I have MANY photos of projects. I’m not just talking about the staged and polished final shots when the project is complete, either. I’m talking about the hundreds of photos I take before, during and after a project, so when the walls are closed, plastered and painted and the question comes up “Did we put additional blocking to hang this sink?” is presented I can refer back to pictures taken during the framing process. I’m betting you had no idea some designers do this. Well, since we are among other things, the record keepers of projects, it’s essential to maintain visual references on projects. With that said, all this gigabyte gorging material needs to be stored somewhere and the little ol’ hard drive ain’t gonna cut it when it comes to this stuff. So, in the past I turned to my trusty CD’s and you can imagine how many of those babies I need for photos except they have a shelf life and I have to store them somewhere. They actually live quite close to all the CD’s I’ve loaded on my iPod and no longer have a use for.

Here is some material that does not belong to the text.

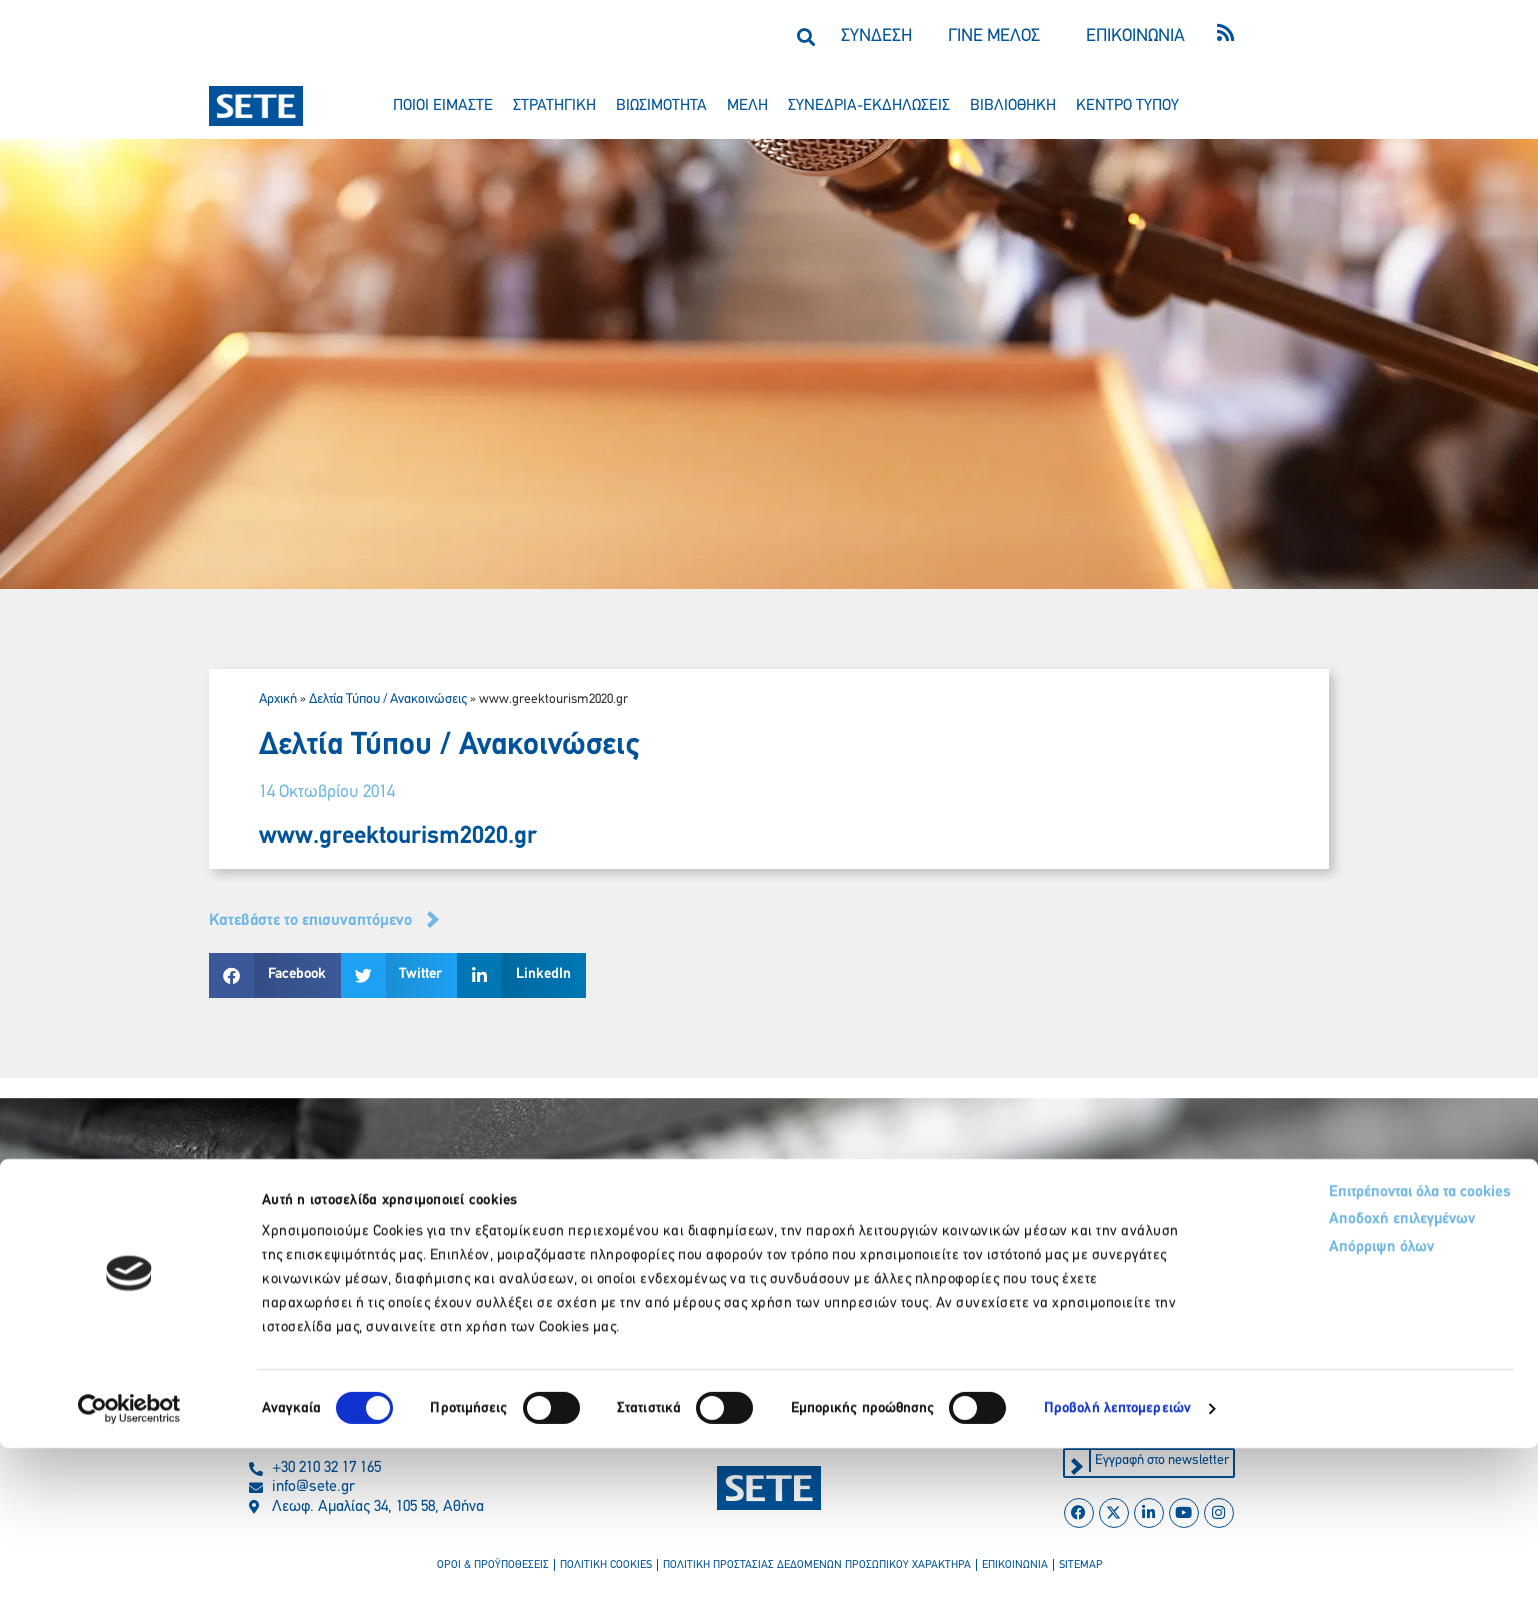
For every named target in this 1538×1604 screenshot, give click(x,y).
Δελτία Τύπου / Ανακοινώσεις (388, 699)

For now they are collecting dust in office storage, but then what?
How about this?
No, that’s not quite my storage space. This is WasteLandscape at the Halle d’Aubervilliers of Paris’s Centquatre. This is what comes from the minds of designers like French artist Elise Morin and architect Clémence Eliard as they ponder an object’s life and eventual death in the real world. As it so happens, this building witnessed 27,000 hearses per year as it’s previous life was for funeral services.